I’m at an odd spot. I have felt for several years now that God is calling me to more. I’m feeling drawn to getting out of my boat again. I’m really comfortable in my little boat, just rocking along. But I have this churning inside and I know that it’s God. I think he is trying to wake me up. I know what it is. I have felt very drawn to this seminar that is held in Concord NC. It is sponsored by The Proverbs 31 women. It is for women like myself that have an outreach ministry of all different kinds. For some reason I’m scared to even consider this. My insecurities are blazing about the possibilities. I don’t feel that I’m a good enough Christian to expand my works. I still goof up and say a bad word, think bad things about others, I’m not real compassionate, I don’t pray like I should. I’m definitely not a Beth Moore by no means. But this feeling is not going away. And of course after the insecurities come the excuses. First of all I can’t take off from the office for almost a week. I have a small real estate company, I do everything from answering the phones, paperwork to cleaning. I think the place will fall apart if I take off for more than 2 days at a time. Then you have the finances, as I said I have a small real estate company ‘REAL ESTATE” the market hasn’t been all that great and I just don’t have the extra money, by the way, what is extra money, my money is always the just scrape by or whoa, we can pay last months bills now. Next, THE FAMILY, how on earth can I expect my family to go without me for 5 days? Ok, I’ll admit I’m making excuses. We all know if this is something God wants me to do I will find the way.

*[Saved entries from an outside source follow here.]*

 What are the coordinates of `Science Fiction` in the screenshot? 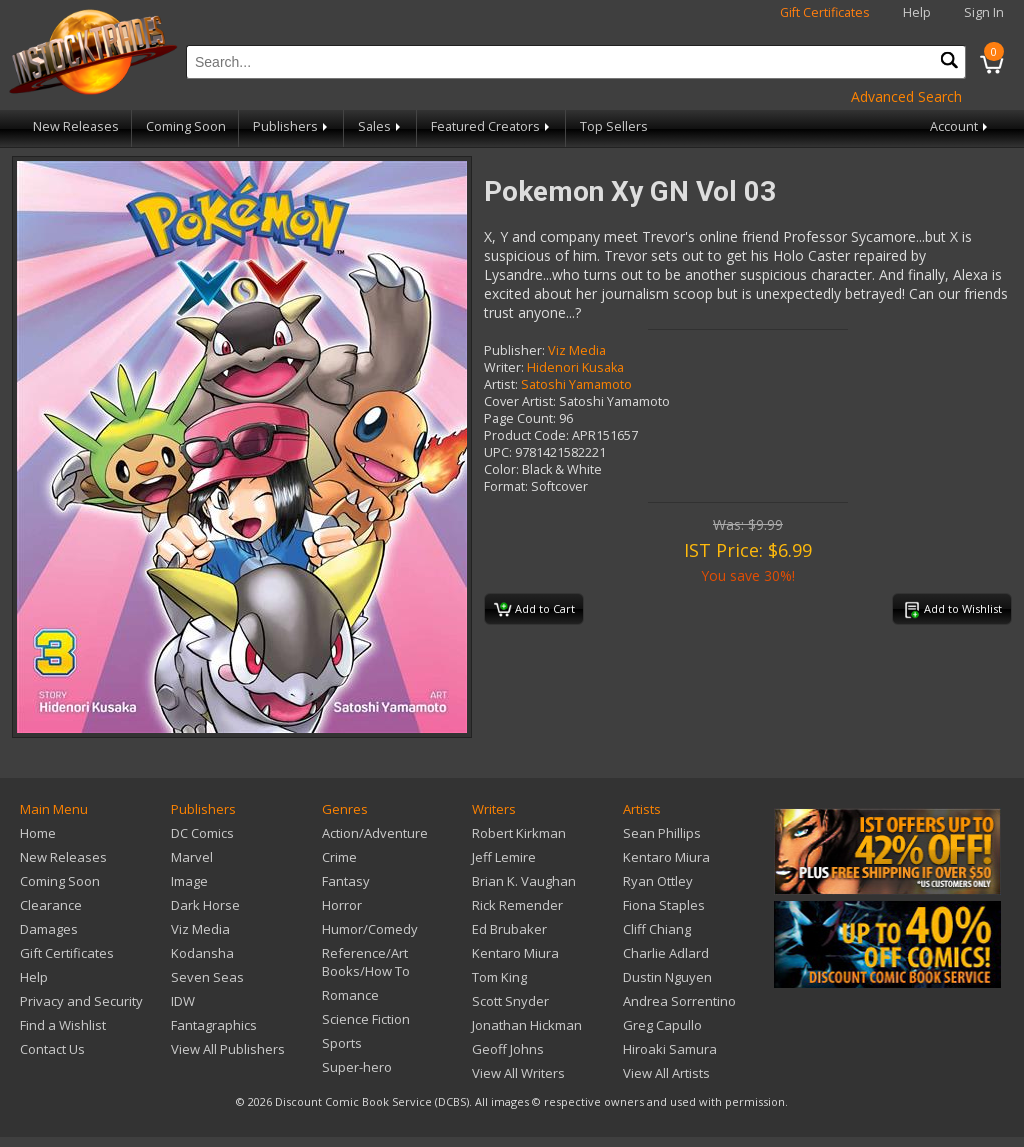 It's located at (366, 1019).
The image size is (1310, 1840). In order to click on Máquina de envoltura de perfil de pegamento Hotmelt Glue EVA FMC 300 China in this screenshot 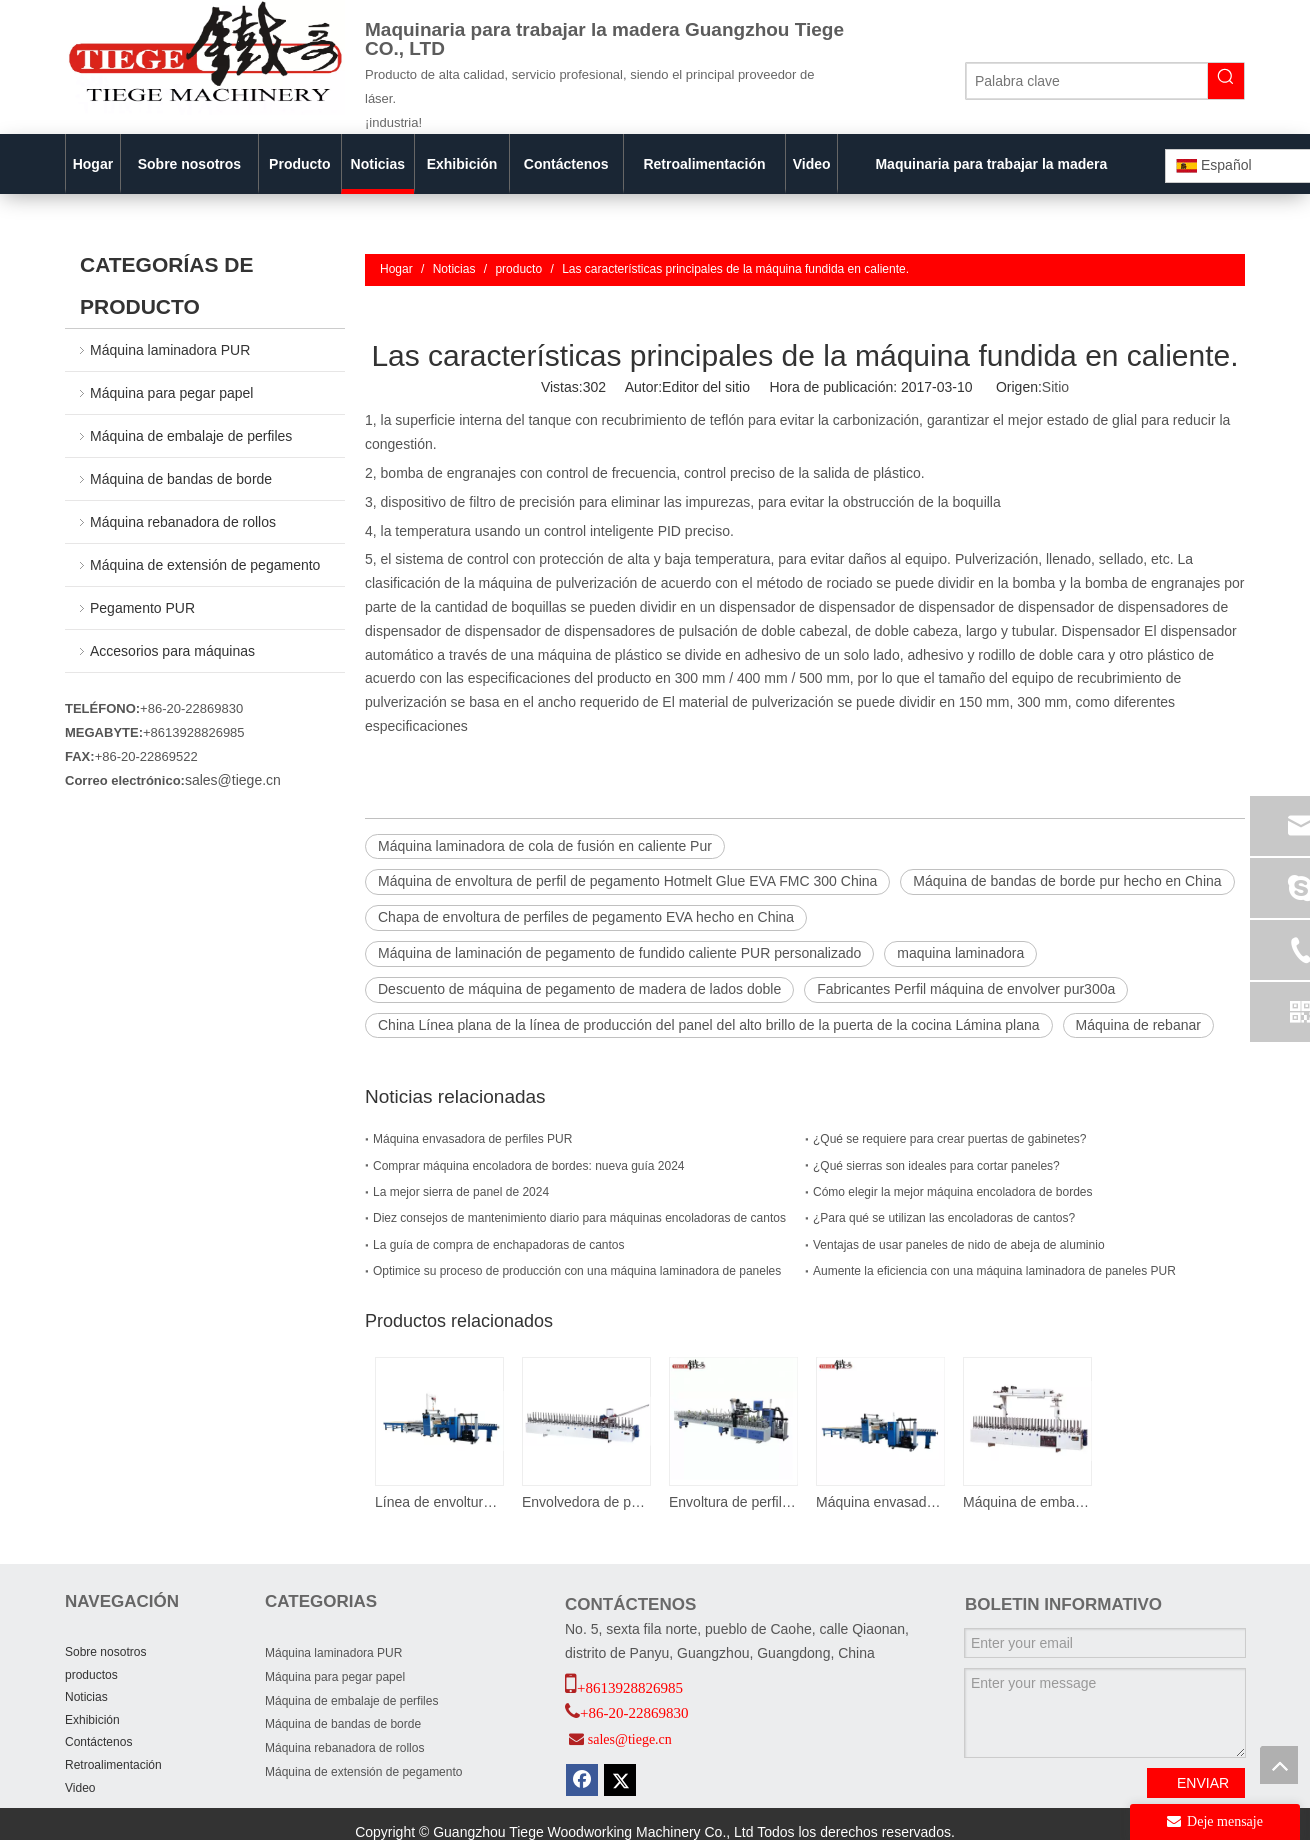 , I will do `click(627, 881)`.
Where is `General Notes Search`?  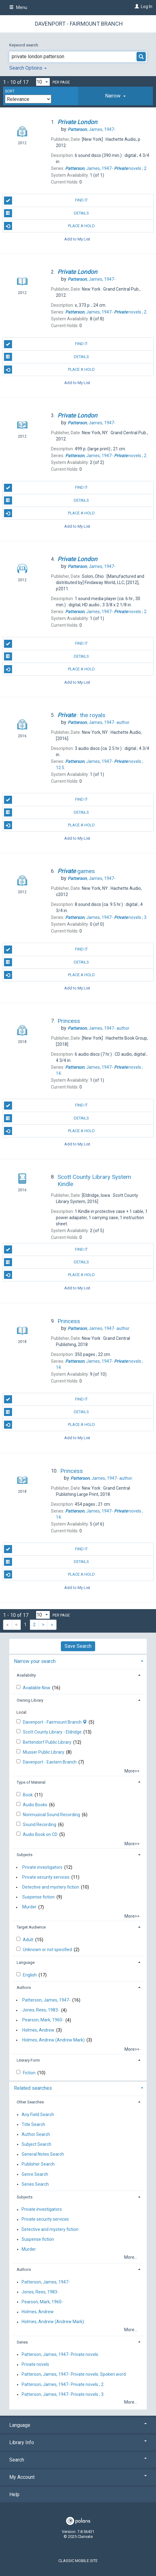 General Notes Search is located at coordinates (43, 2154).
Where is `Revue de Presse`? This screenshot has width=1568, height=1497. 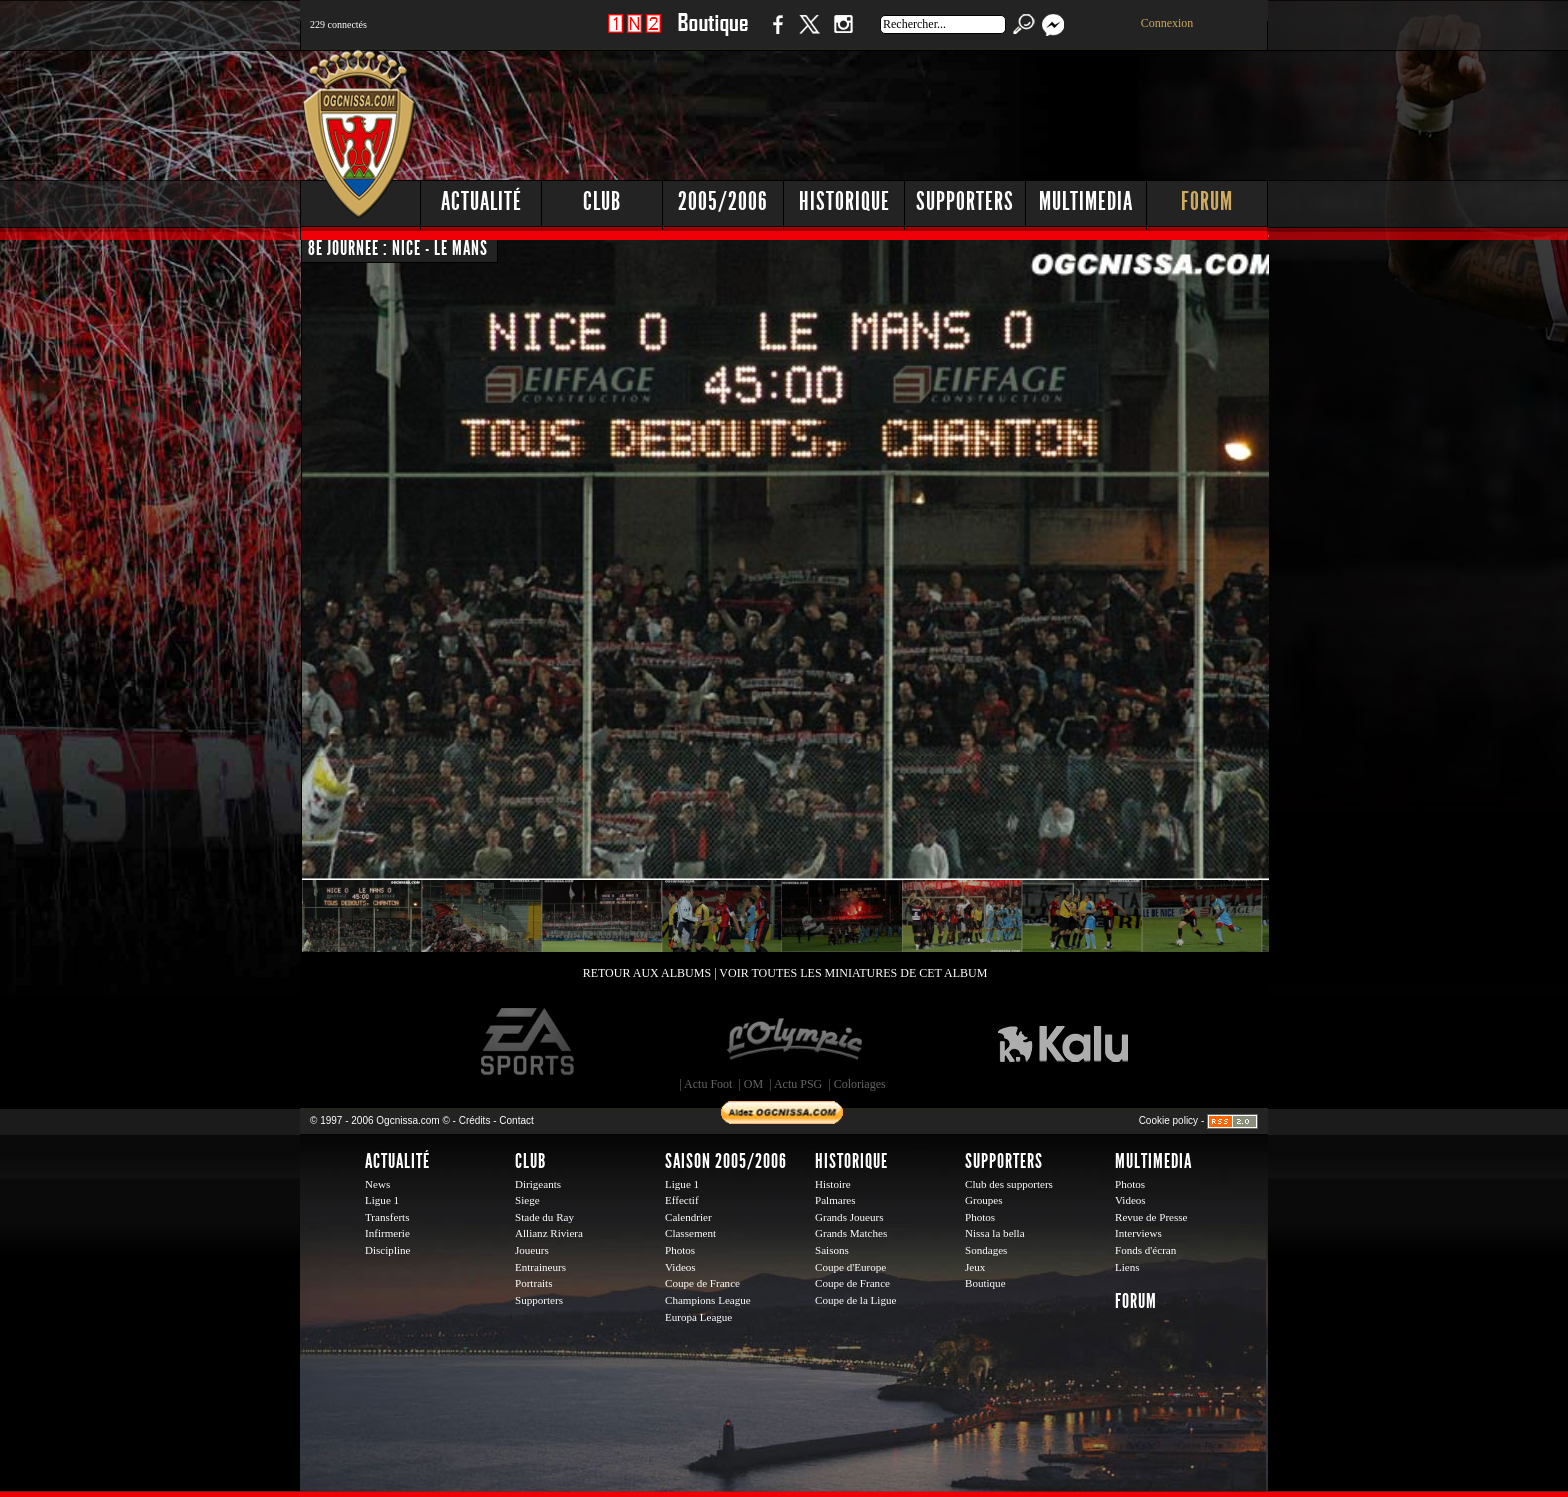 Revue de Presse is located at coordinates (1151, 1217).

I’m taking this to the Lord in prayer. If this is what he is directing me to, he will show me a way. I’m so thankful for kicking me out of the boat last time with the development of Almighty Chicks. That had me scared to death. I’m not a gifted scholar. I don’t use proper grammar but somehow he has shown me a gift (I guess you can call it that) that I can use to show others his Grace & Mercy. I’m asking that put me on your prayer list that God will help take away the hurdles if this is his will for me.
It’s taken me a while to realize this but I really struggle with anxiety & insecurities. I sometimes get my feelings hurt by acquaints and friends. This is something that has really slapped me around and makes me doubt myself and what God has me doing. This is just some of the battles of life. But thankfully I have a heavenly father that loves me more that I can imagine. He sent his son to die for my sins. Every day I come more to the realization of that and I want more and more for God to look at me and see his son in me. I want God to see my love and appreciate for Jesus dying on the cross and I know I can never live up to that but I am feeding on the love of Jesus (that was a sermon title recently-doesn’t that sound great!). I am growing in my Christian walk because of God’s grace. I know that these anxieties and insecurities don’t matter because in God’s eyes, I’ve fine! If he sees me as fine then I can see myself as such.
Thank you all so much for being a part of Almighty Chicks. I know I haven’t been sending out too much lately. I’ve been dealing with writers block. I’m really enjoying feeding on the love of Jesus. I try to spend each day reading and listening to the word and growing. I look forward to sending out more to you all soon. So remember you are forgiven and loved. You are saved by God’s grace. Keep your head up, faith strong and make every minute count. Lots of Love, Amy!